Jamaican reggae pioneer Bunny Wailer — the last surviving original member of the iconic group best known as Bob Marley and the Wailers — died Tuesday in Jamaica at age 73.
Wailer died at a hospital in Jamaica's St. Andrew parish from complications from a stroke he suffered over the summer.
Crooning classic songs like “Stir It Up,” Bob Marley and the Wailers put reggae on the world's musical map in 1973 with their breakthrough album "Catch a Fire." But the group had formed, originally as just the Wailers, a decade earlier.
The original trio included iconic front man Marley, who died in 1981; Peter Tosh, who died in 1987; and Wailer, whose real name was Neville Livingston.

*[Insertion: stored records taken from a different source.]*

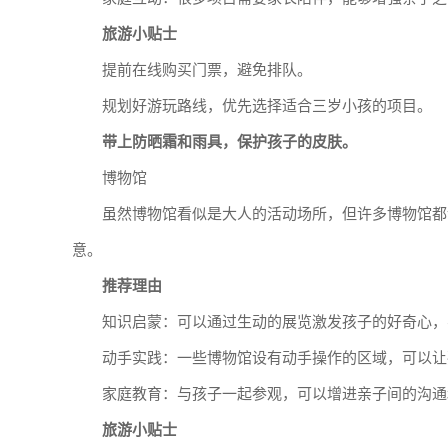
旅游小贴士
提前在线购买门票，避免排队。
规划好游玩路线，优先选择适合三岁小孩的项目。
带上防晒霜和雨具，保护孩子的皮肤。
博物馆
虽然博物馆看似是大人的活动场所，但许多博物馆都
意。
推荐理由
知识启蒙：可以通过生动的展览激发孩子的好奇心，
动手实践：一些博物馆设有动手操作的区域，可以让
家庭教育：与孩子一起参观，可以增进亲子间的沟通
旅游小贴士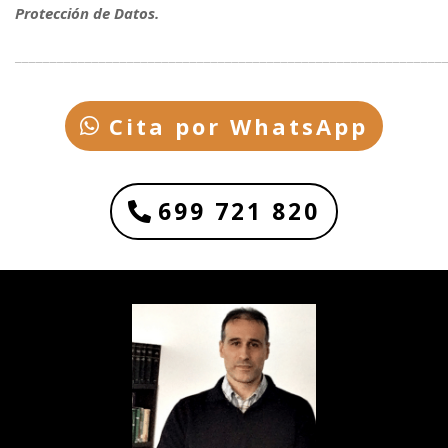
Protección de Datos.
_____________________________________________________________
Cita por WhatsApp
699 721 820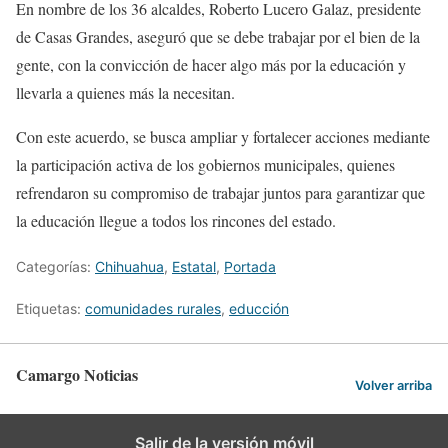
En nombre de los 36 alcaldes, Roberto Lucero Galaz, presidente
de Casas Grandes, aseguró que se debe trabajar por el bien de la
gente, con la convicción de hacer algo más por la educación y
llevarla a quienes más la necesitan.
Con este acuerdo, se busca ampliar y fortalecer acciones mediante
la participación activa de los gobiernos municipales, quienes
refrendaron su compromiso de trabajar juntos para garantizar que
la educación llegue a todos los rincones del estado.
Categorías:
Chihuahua
,
Estatal
,
Portada
Etiquetas:
comunidades rurales
,
educción
Camargo Noticias
Volver arriba
Salir de la versión móvil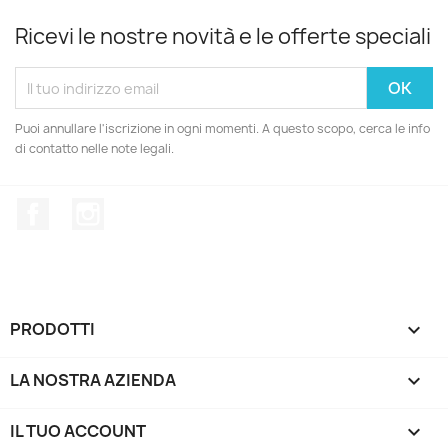
Ricevi le nostre novità e le offerte speciali
Puoi annullare l'iscrizione in ogni momenti. A questo scopo, cerca le info
di contatto nelle note legali.
Facebook
Instagram
PRODOTTI

LA NOSTRA AZIENDA

IL TUO ACCOUNT
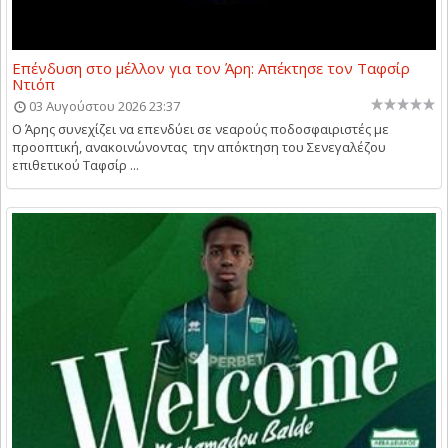
Επένδυση στο μέλλον για τον Άρη: Απέκτησε τον Ταφσίρ
Ντιόπ
03 Αυγούστου 2026 23:37
Ο Άρης συνεχίζει να επενδύει σε νεαρούς ποδοσφαιριστές με
προοπτική, ανακοινώνοντας την απόκτηση του Σενεγαλέζου
επιθετικού Ταφσίρ ...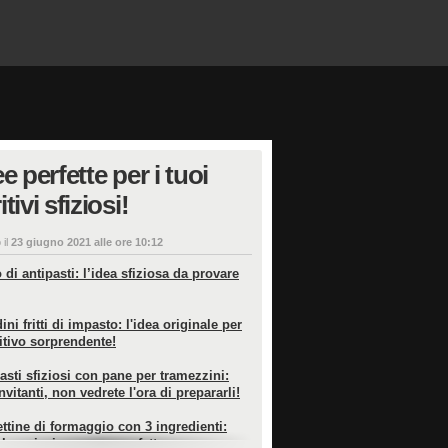
ee perfette per i tuoi
tivi sfiziosi!
 il
23 giugno 2021 alle ore 10:12
 di antipasti: l’idea sfiziosa da provare
ini fritti di impasto: l'idea originale per
itivo sorprendente!
pasti sfiziosi con pane per tramezzini:
invitanti, non vedrete l'ora di prepararli!
ettine di formaggio con 3 ingredienti:
 e buonissime, sono perfette come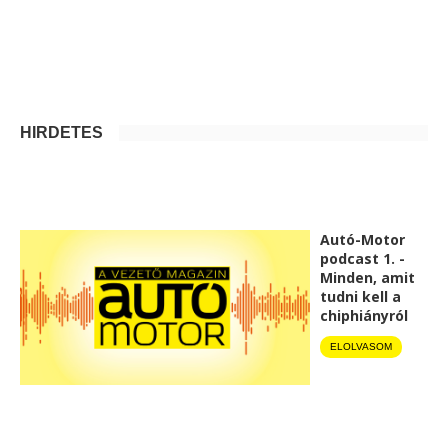
HIRDETÉS
Autó-Motor
podcast 1. -
Minden, amit
tudni kell a
chiphiányról
ELOLVASOM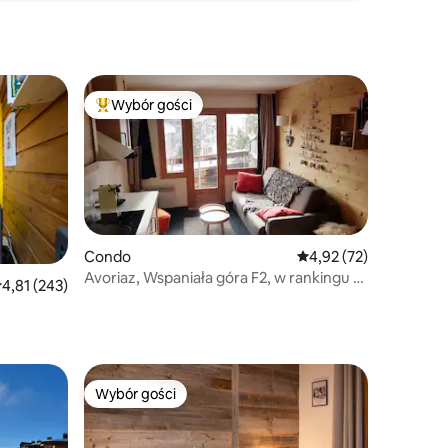
Wybór gości
Wybór gości
Najpopularniejsze z kategorii Wybór gości
Condo
Średnia ocena: 4,92 na 
4,92 (72)
Avoriaz, Wspaniała góra F2, w rankingu 3
rednia ocena: 4,81 na 5, liczba recenzji: 243
4,81 (243)
*!
Wybór gości
Wybór gości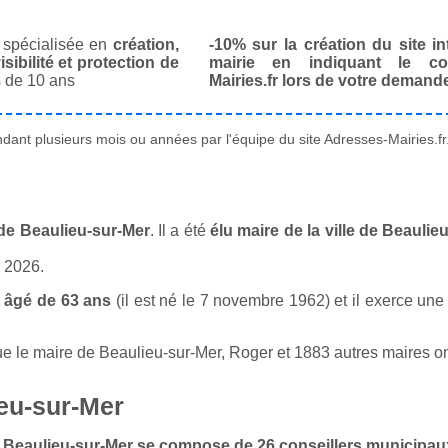
spécialisée en
création,
-10% sur la création du site in
isibilité et protection de
mairie en indiquant le co
 de 10 ans
Mairies.fr lors de votre demand
ant plusieurs mois ou années par l'équipe du site Adresses-Mairies.fr
 de Beaulieu-sur-Mer
. Il a été
élu maire de la ville de Beauli
n 2026.
 âgé de 63 ans
(il est né le 7 novembre 1962) et il exerce une 
le maire de Beaulieu-sur-Mer, Roger et 1883 autres maires ont 
eu-sur-Mer
 de Beaulieu-sur-Mer se compose de 26 conseillers municipau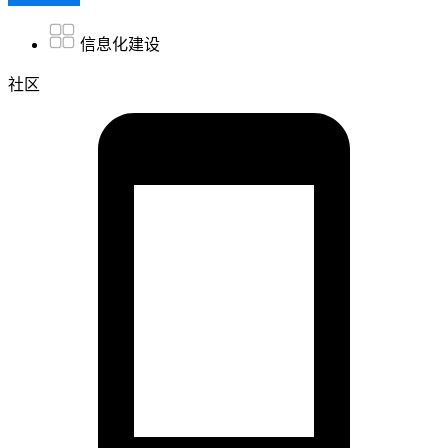
信息化建设
社区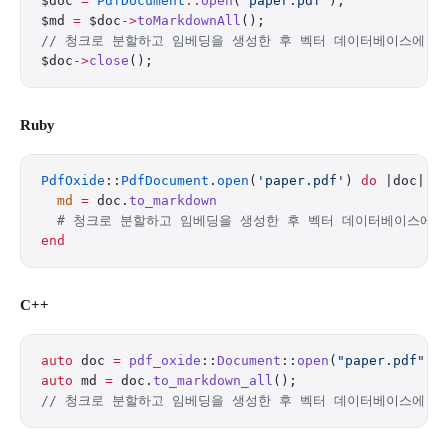
$doc 
=
 PdfDocument
::
open
(
'paper.pdf'
);
$md 
=
 $doc
->
toMarkdownAll
();
// 청크로 분할하고 임베딩을 생성한 후 벡터 데이터베이스에 저
$doc
->
close
();
Ruby
PdfOxide
::
PdfDocument
.
open
(
'paper.pdf'
) 
do
 |doc|
  md
 =
 doc.
to_markdown
  # 청크로 분할하고 임베딩을 생성한 후 벡터 데이터베이스에 
end
C++
auto
 doc 
=
 pdf_oxide
::
Document
::
open
(
"paper.pdf"
);
auto
 md 
=
 doc.
to_markdown_all
();
// 청크로 분할하고 임베딩을 생성한 후 벡터 데이터베이스에 저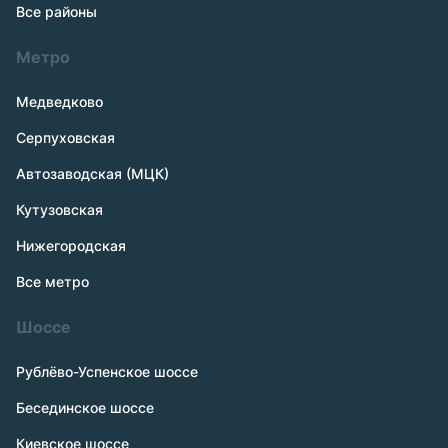
Все районы
Метро
Медведково
Серпуховская
Автозаводская (МЦК)
Кутузовская
Нижегородская
Все метро
Шоссе
Рублёво-Успенское шоссе
Бесединское шоссе
Киевское шоссе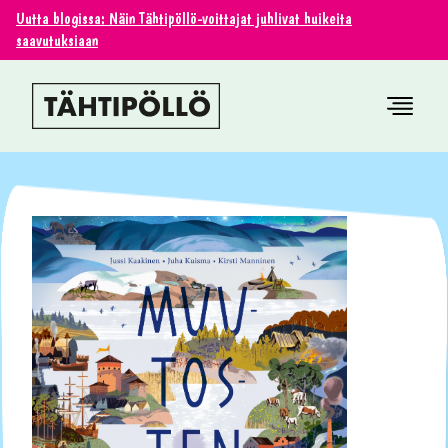
Uutta blogissa: Näin Tähtipöllö-voittajat juhlivat huikeita
saavutuksiaan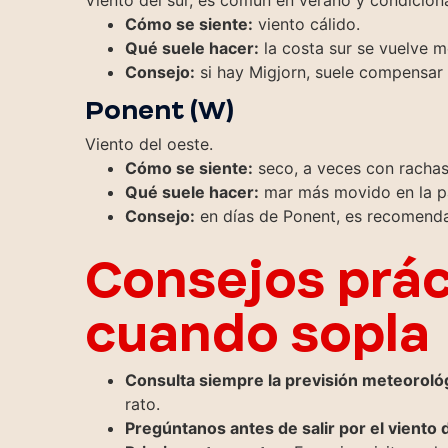
Viento del sur, es común en verano y condiciona
Cómo se siente:
viento cálido.
Qué suele hacer:
la costa sur se vuelve 
Consejo:
si hay Migjorn, suele compensar 
Ponent (W)
Viento del oeste.
Cómo se siente:
seco, a veces con rachas
Qué suele hacer:
mar más movido en la par
Consejo:
en días de Ponent, es recomendab
Consejos prác
cuando sopla
Consulta siempre la previsión meteoroló
rato.
Pregúntanos antes de salir por el viento d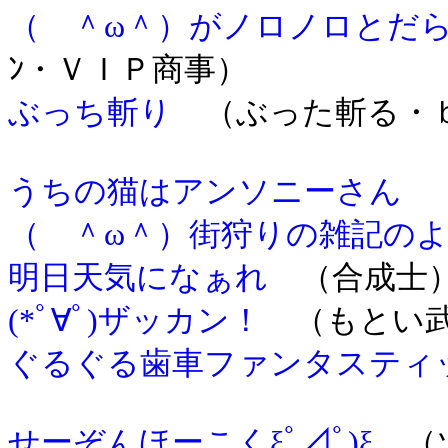
（ ＾ω＾）がノロノロとだ
ﾝ・ＶＩＰ商事）
ぶっち斬り
（ぶった斬る・
うちの猫はアンソニーさん
（
（ ＾ω＾）街狩りの雑記の
明日天気になぁれ
（合成士
(*ﾟ∀ﾟ)ザッカン！
（もとい武
ぐるぐる歯車ファンタスティ
せーぞんほーこくξﾟ⊿ﾟ)ξ
（ツ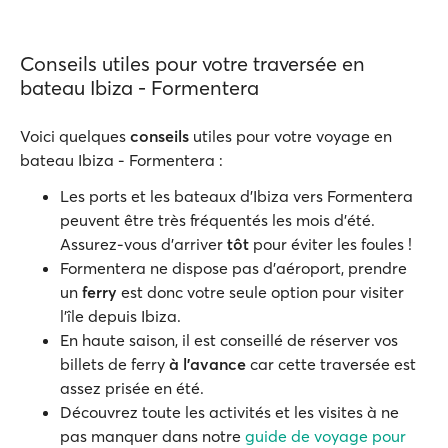
Conseils utiles pour votre traversée en
bateau Ibiza - Formentera
Voici quelques
conseils
utiles pour votre voyage en
bateau Ibiza - Formentera :
Les ports et les bateaux d'Ibiza vers Formentera
peuvent être très fréquentés les mois d'été.
Assurez-vous d'arriver
tôt
pour éviter les foules !
Formentera ne dispose pas d'aéroport, prendre
un
ferry
est donc votre seule option pour visiter
l'île depuis Ibiza.
En haute saison, il est conseillé de réserver vos
billets de ferry
à l'avance
car cette traversée est
assez prisée en été.
Découvrez toute les activités et les visites à ne
pas manquer dans notre
guide de voyage pour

Wailer, Marley and Tosh were products of Trench Town, the working-class district of Jamaica’s capital, Kingston, which was the birthplace of reggae and a focus of the Rastafarian culture the mellow but soulful musical style has long been associated with.
Wailer, also known as Jah-B, left the group in 1974 for a successful solo career that featured hits like “Dreamland.” In the 1990s he won three Best Reggae Album Grammy Awards — and in this century he was one of Jamaica’s most important cultural ambassadors. In 2017 he received the country's Order of Merit, one of its highest honors.